“Amazon’s cloud-based voice service Alexa powers Amazon Echo devices and more than 140,000 models of smart speakers, lights, plugs, smart TVs, and cameras.”
At last year’s re:Invent conference, AWS announced the launch of its Inferentia chips designed to process machine learning workloads. This week, AWS has announced that the Alexa services will now be powered by AWS Inferentia, their own chip. As a result, they have migrated the majority of their GPU-based ML inference workloads to Amazon Elastic Compute Cloud (EC2) Inf1 instances.
According to Amazon, every month, tens of millions of customers interact with Alexa to control their home devices. They claim that there are more than 100 million devices connected to Alexa and migrating to Inferentia chips have made Alexa services even better. Compared to GPU-based instances, Inferentia has led to a 25% lower end-to-end latency, and 30% lower cost for Alexa’s text-to-speech(TTS) workloads. The lower latency, says Amazon, has allowed Alexa engineers to try out more complex algorithms and to enhance the overall Alexa experience for their customers.
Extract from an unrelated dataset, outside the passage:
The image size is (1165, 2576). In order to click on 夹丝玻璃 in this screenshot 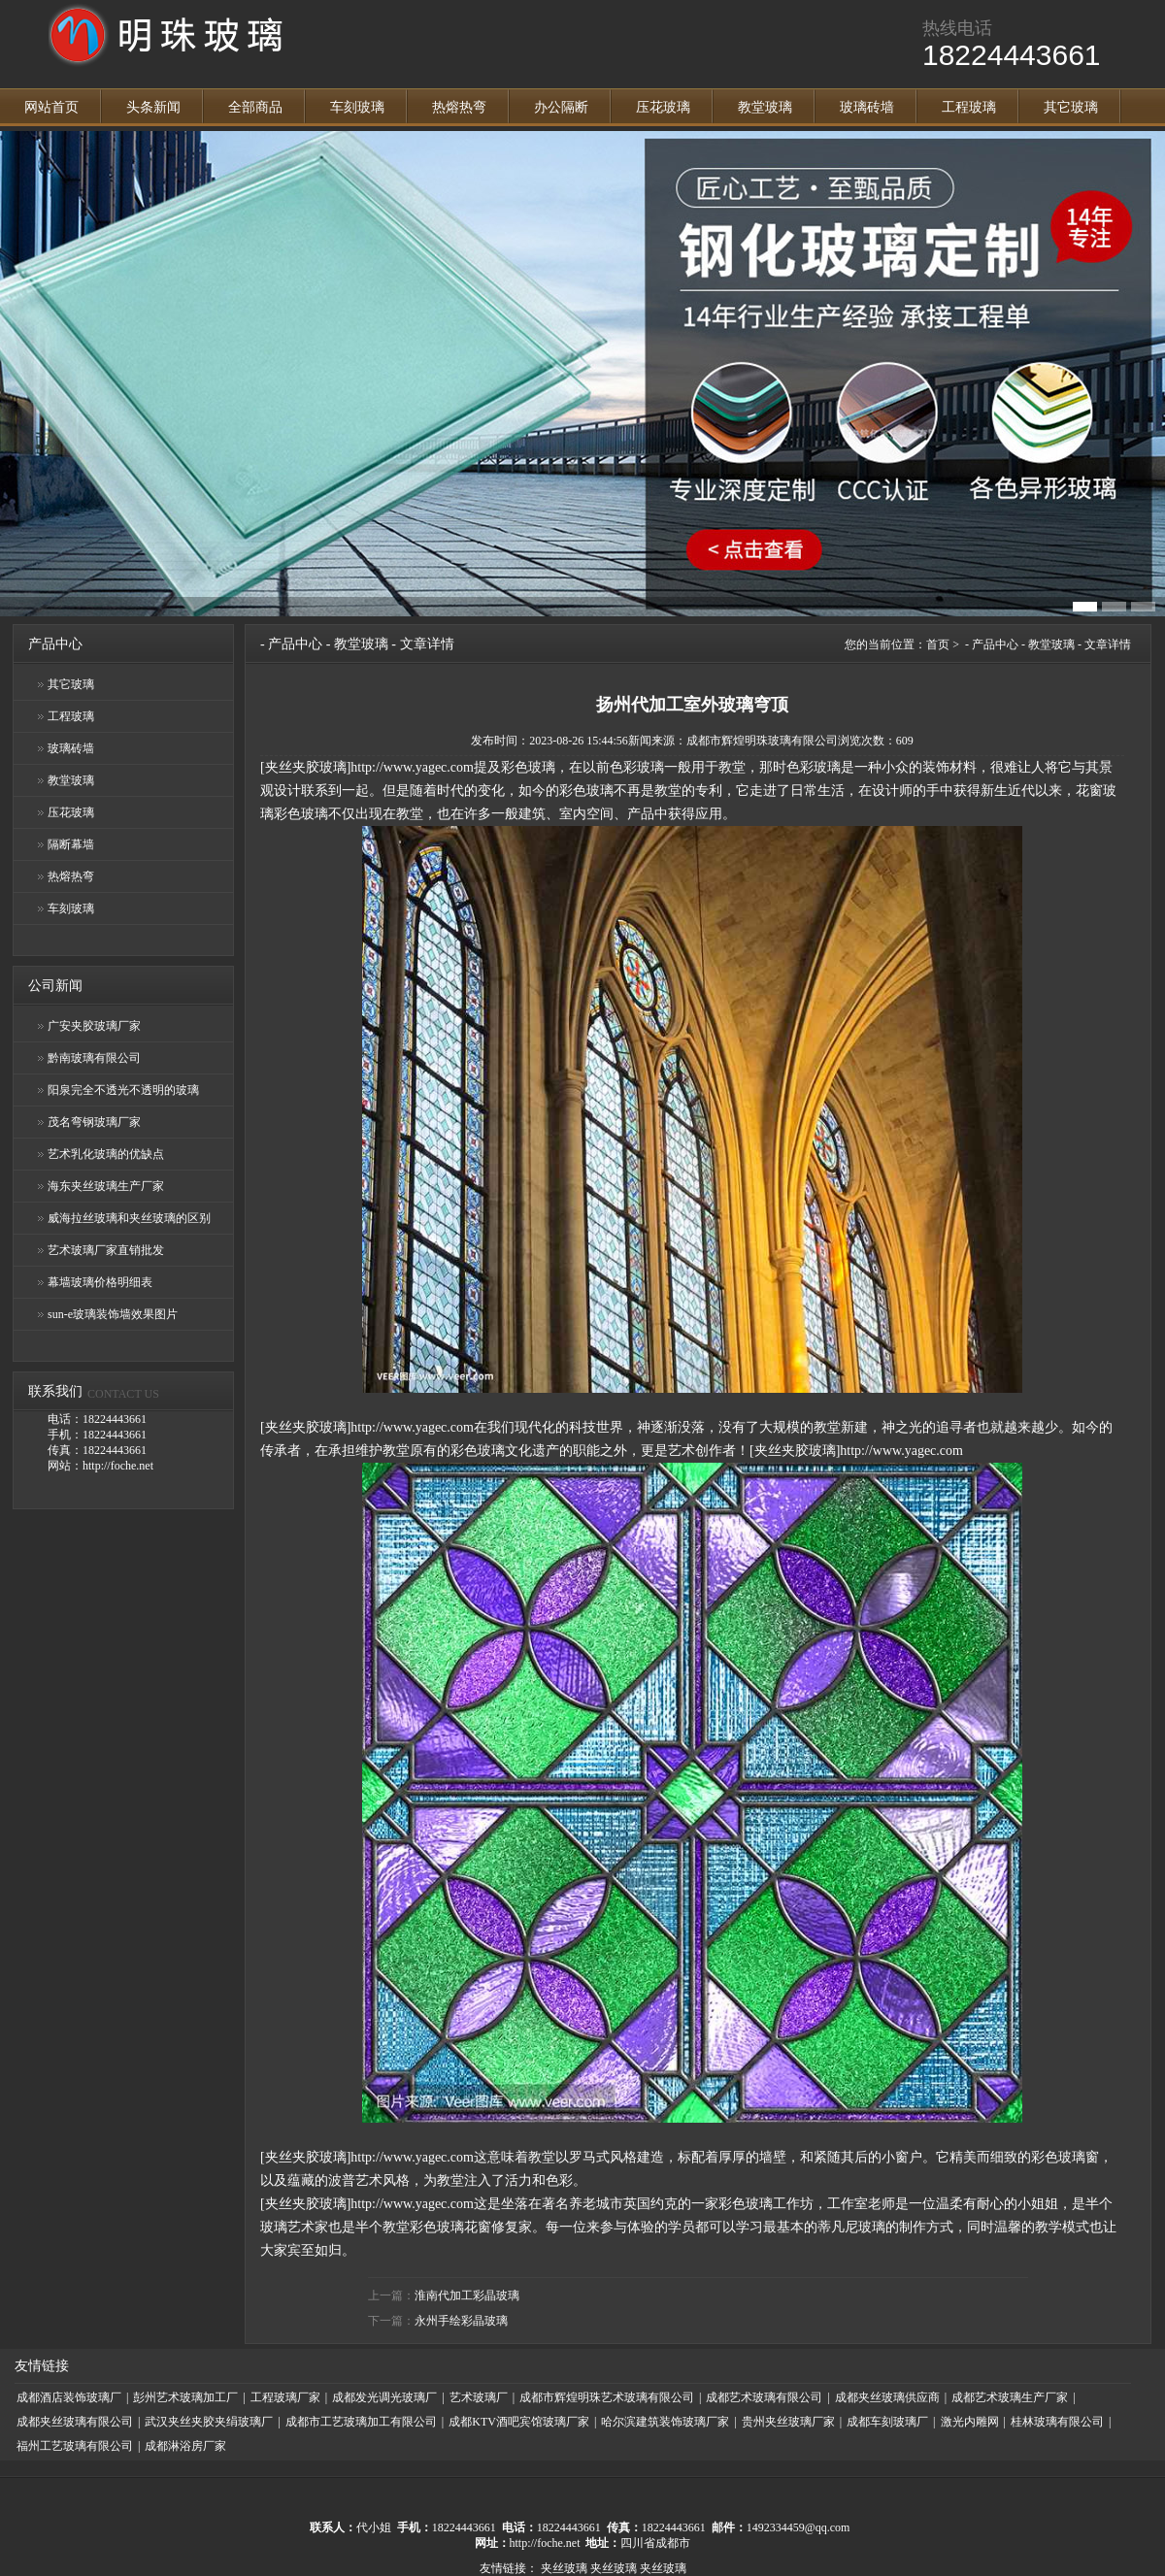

How Is Inferentia Helping Alexa?
“Migrating to AWS Inferentia resulted in 25% lower end-to-end latency, and 30% lower cost compared to GPU-based instances for Alexa’s text-to-speech workloads.”
Deploying machine learning models can be very resource-intensive, and the inference is where most of the actual work gets done if some applications have to perform better. AWS Inferentia is designed to handle these specific ML-based inference workloads.
Each AWS Inferentia chip contains four NeuronCores that are equipped with a large on-chip cache. This helps cut down on external memory accesses, dramatically reducing latency and speeds up typical deep learning operations such as convolution and transformers. Speeding up of deep learning operations is critical to Alexa.
- Automatic Speech Recognition (ASR): First, Alexa converts the sound to text.
- Natural Language Understanding (NLU): Alexa then tries to understand what he heard.
- Text-To-Speech (TTS): Generate voice from text
Of Alexa’s three main inference workloads (ASR, NLU, and TTS), Text-to-Speech(TTS) workloads initially ran on GPU-based instances. This Text-To-Speech process also heavily involves machine learning models to build a phrase that sounds natural in terms of pronunciations, rhythm, connection between words, intonation etc.
Alexa encounters billions of inference requests every week. This whole process uses artificial intelligence heavily to transform the sound to phonemes, phonemes to words, words to phrases, and phrases to intents. Added to this are the multilingual translations. Some latency is expected, but Amazon does not want to leave any room for complacency or latency, and AWS Inferentia is making sure the services are top-notch.
Amazon’s Silicon Ambitions & Future Direction
Amazon has made its hardware ambitions obvious as early as 2015. Predicting that hardware specialization is going to be a big deal, Amazon has had a custom ASIC team focused on AWS ever since. In 2016, James Hamilton, VP at AWS, demoed the custom ASIC that powered AWS servers for many years.
Today, AWS has its own custom-built AI chip, Inferentia and even a custom-built processor Graviton2. So far, the majority of the data centres are powered by the integrated solutions provided by the likes of Intel, NVIDIA and AMD. With its home-grown silicon, Amazon is gradually moving towards self reliability similar to what Apple has been doing with its own silicon efforts. In the last couple of years, Amazon has increased the involvement of its own hardware solutions with its services. The latest being Alexa’s workload migration to Inferentia. The data centre is a huge market for Intel and other chipmakers. And, AWS is a giant when it comes to data centres. It leads the cloud segment and flaunts a diverse portfolio of customers like Netflix.
If Amazon decides to incorporate its integrated homemade solutions for its data centres, then it will be a big blow to the chip makers who rely heavily on offering silicon services. Google has TPUs, and now AWS has Inferentia. If cloud service providers can match the performance benchmarks of top chipmakers, then it will be the beginning of a new wave of infrastructure-as-a-service industry. For companies like Amazon who have made inroads to the consumer base, B2B services, AI research and now silicon, there cannot be a better time.